John Smirnov, CEO of Block-chain.com, explained how Estonia’s reputation of a digitalized and forward-thinking country made it easy for them to register in Tallinn, the country’s capital.
“Timing was also crucial for us when we made a decision [of] which the country to start our company in. Estonian law is very user-friendly for blockchain projects that are holding all activities in cryptocurrency. That is why we are registered in Tallinn. It took us about a week to complete the process of company registration.
“With most regulators making some form of comment or direction for the present looking to the future of crypto, there are few actually enacting any laws. The crypto market is in the midst of an important transition. The likes of the SEC have made sweeping statements — catching the whole market in a difficult position, as far as the U.S. is concerned. Others merely state they don’t currently regulate crypto but will be announcing something soon, like the U.K.’s FCA.”
Still space to pick and choose
It is clear that there is certainly no global standard, which allows companies to pick and choose the places that are most suited for them.
The G20 might be looking to gathering data about cryptocurrencies in order to potentially put forward a united force for regulations, but it sounds like it still has a long way to go — and is not even guaranteed that everyone will agree.
However, what is clear, is that there are countries that are striving to let Blockchain flourish.
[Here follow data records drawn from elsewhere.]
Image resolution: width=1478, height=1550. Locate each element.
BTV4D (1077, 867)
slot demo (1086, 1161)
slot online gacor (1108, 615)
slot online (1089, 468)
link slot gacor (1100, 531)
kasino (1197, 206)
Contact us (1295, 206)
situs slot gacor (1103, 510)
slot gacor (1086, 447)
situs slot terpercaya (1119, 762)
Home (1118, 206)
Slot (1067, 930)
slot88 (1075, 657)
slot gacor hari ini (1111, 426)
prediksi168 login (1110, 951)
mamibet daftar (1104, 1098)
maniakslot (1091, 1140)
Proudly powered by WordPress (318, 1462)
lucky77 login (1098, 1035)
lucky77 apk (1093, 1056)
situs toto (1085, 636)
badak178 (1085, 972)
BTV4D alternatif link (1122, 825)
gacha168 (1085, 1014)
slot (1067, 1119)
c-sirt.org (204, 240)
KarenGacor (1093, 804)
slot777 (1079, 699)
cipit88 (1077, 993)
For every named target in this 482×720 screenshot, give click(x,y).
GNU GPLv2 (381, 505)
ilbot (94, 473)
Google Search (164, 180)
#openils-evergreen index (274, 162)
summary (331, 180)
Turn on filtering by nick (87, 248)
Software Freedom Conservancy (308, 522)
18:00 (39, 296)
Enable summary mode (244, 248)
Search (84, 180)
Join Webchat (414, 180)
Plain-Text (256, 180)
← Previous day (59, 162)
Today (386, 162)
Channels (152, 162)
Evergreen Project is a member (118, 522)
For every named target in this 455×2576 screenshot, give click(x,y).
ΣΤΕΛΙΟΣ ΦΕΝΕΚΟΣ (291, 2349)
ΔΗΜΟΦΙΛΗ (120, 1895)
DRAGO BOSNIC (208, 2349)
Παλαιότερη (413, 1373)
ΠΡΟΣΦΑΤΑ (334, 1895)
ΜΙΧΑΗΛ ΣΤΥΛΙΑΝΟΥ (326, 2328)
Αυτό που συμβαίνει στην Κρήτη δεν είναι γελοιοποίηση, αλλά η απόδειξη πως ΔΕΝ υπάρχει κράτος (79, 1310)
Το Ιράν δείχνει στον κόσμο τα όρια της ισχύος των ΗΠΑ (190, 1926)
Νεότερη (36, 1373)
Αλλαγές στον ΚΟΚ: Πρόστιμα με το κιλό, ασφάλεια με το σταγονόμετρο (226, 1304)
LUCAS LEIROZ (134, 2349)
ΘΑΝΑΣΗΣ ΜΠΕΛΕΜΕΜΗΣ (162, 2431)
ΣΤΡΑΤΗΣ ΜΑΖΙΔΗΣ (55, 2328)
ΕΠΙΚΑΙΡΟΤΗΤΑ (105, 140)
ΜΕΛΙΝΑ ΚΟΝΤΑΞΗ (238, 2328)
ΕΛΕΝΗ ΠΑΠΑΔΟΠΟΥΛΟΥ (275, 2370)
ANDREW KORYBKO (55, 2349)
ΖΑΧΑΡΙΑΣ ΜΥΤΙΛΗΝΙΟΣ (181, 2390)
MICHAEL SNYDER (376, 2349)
A few islands, like Malta and Bermuda are changing their legislation to make their country more attractive to fintech companies, and other European Nations, like Switzerland and Estonia believe that they have the right laws to protect against the negatives of crypto while still encouraging its growth.
The UK and the USA have adapted their rules to encompass cryptocurrency into standing legislation, and while it seems quite stringent at the moment, it is a working system. In the end, there is no one place that is offering total freedom for blockchain projects, but along the spectrum, there is a lot of options for innovation.